Prysmian’s connectors are manufactured from copper, silver plate or aluminium, depending on what the cable is made of. “We can also join aluminium to copper, which is another unusual process in the industry, but using Edgecam makes it easy for us.” The outside protective casings for their connectors are engineered from stainless steel, again machined using Edgecam.
Another essential function of Edgecam is to ensure the tolerances of all Prysmian’s high precision connectors are met. “As we’re making something that’s got a conductor connected to the cable the tolerance has to be very fine, around 50 microns.” Edgecam is used to produce 200 different components, and is especially valuable for new designs. “Whether it’s a completely new design or modifying an existing one, we’ll use Edgecam as we prefer to use the solid models to generate the toolpath. It’s more efficient and easier to use.” He says Edgecam gave a 40% reduced cycle time on a recent job, taking it down from ten minutes to six minutes.

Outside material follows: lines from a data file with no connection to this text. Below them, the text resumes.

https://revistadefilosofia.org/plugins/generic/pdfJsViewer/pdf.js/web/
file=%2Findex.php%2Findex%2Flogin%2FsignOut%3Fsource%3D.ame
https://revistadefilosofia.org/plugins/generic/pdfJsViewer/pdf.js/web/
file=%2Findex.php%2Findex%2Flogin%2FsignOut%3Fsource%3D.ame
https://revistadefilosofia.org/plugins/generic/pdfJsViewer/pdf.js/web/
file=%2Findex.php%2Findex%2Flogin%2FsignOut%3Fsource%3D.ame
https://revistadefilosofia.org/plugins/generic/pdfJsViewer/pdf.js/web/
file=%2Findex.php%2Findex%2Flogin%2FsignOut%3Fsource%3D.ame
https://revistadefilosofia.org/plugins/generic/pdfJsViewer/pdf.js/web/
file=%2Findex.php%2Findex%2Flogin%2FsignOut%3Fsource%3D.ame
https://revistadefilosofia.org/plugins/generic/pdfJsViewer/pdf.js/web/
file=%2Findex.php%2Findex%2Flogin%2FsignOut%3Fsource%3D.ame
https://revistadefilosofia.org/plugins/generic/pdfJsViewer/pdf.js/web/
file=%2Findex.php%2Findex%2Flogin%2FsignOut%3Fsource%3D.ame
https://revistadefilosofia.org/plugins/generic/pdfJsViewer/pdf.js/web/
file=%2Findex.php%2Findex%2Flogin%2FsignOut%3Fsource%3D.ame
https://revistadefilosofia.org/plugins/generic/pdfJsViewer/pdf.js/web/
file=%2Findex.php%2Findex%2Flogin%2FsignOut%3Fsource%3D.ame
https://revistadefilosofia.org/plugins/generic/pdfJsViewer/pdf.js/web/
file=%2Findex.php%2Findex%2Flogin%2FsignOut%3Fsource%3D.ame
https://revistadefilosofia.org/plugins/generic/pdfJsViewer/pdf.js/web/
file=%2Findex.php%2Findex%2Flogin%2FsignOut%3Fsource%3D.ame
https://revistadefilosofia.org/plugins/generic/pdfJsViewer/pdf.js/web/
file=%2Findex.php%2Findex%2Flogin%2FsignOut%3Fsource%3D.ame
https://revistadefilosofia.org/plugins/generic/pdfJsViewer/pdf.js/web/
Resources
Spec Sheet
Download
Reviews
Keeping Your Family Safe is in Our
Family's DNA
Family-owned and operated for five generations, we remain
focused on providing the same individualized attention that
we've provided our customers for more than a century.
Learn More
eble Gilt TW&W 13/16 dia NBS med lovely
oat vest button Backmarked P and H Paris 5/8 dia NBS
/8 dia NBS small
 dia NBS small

Before Prysmian began using Edgecam about two years ago they did not have a CAD system, and had to generate the codes in a variety of ways, depending on whether they were using their Okuma, Fadal, Mazak, Alpha or DSG machines. “Now everything is so simple as Edgecam creates programs for each machine. It’s particularly useful going from the DSG, which is quite old, to the much newer Okuma just with the click of a button, instead of having to completely rewrite the whole program and working out the variables from one machine to another. The time saving is quite considerable. If we were to write the program manually it might take a day. With Edgecam it’s an hour at most.”
He says that as Edgecam is designed to cope with programming the simplest to the most complex components and offers full support for the latest CAD, machine tool and tooling technology, it would be extremely difficult to manage without it now. “We’ve been relying on it much more heavily over the last year, and our Fadal, Alpha and DSG machines now run 100% on Edgecam, the Okuma 90% and the Mazak around 60%. Edgecam has become an absolutely vital and integral part of our manufacturing operation.”
The programmer takes the solid model and imports it into Edgecam. Then it is orientated for the machine they are working on, either milling or turning. “Following that we do the standard feature find which is quick, convenient and easy to use – Edgecam finds everything we need the machine to do. The stock is added to the job so we can simulate the machine to see how it will look, and then we pick the tools for the features that we need. Again, this is very straightforward and any machinist can do it with the right training.”
Dorrian Higgins adds that once the tooling has been selected, the programmer goes through the machining cycles whether it be rough, milling, turning or finishing, and once they are satisfied with the tool paths the CNC codes are generated. “After that we print the Edgecam job reports for the machinist who’s going to set it and operate it. This shows them exactly what it’s been programmed to do.”
Another Edgecam feature which they find extremely useful is the ability to save the programs as job numbers with the part number and issue number. “As soon as the operator wants to download a program they check that the part and issue numbers match the ones they’ve got, so they can see at a glance that they’re using the latest issue, and not an old issue.”
The partnership between Prysmian and Edgecam began when the company offered a work placement to a French engineering student in his final year at university in France. It was the student’s idea to use a CAM package to streamline the machine shop, which was quickly taken on board by Prysmian’s management. “A very conservative estimate for the time it’s saved us in 2010 is around 950 hours, meaning our return on investment in the one year is £47,225,” says Dorrian Higgins. “It’s really helped us take the business to the next level.”